[Entries taken from a collection]

--------

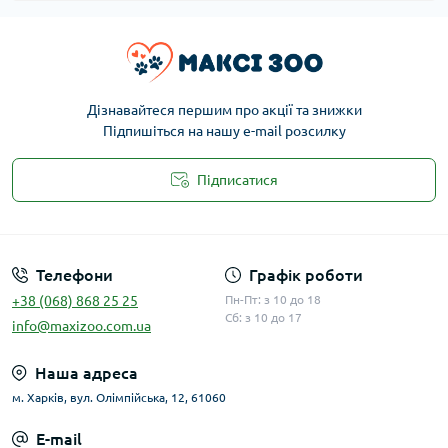
Дізнавайтеся першим про акції та знижки
Підпишіться на нашу e-mail розсилку
Підписатися
Публічна оферта
Телефони
Графік роботи
+38 (068) 868 25 25
Пн-Пт: з 10 до 18
Сб: з 10 до 17
info@maxizoo.com.ua
Наша адреса
м. Харків, вул. Олімпійська, 12, 61060
E-mail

--------

What is required: Please give every line above again word for word, apart from the pictures.

Response:
Дізнавайтеся першим про акції та знижки
Підпишіться на нашу e-mail розсилку
Підписатися
Публічна оферта
Телефони
Графік роботи
+38 (068) 868 25 25
Пн-Пт: з 10 до 18
Сб: з 10 до 17
info@maxizoo.com.ua
Наша адреса
м. Харків, вул. Олімпійська, 12, 61060
E-mail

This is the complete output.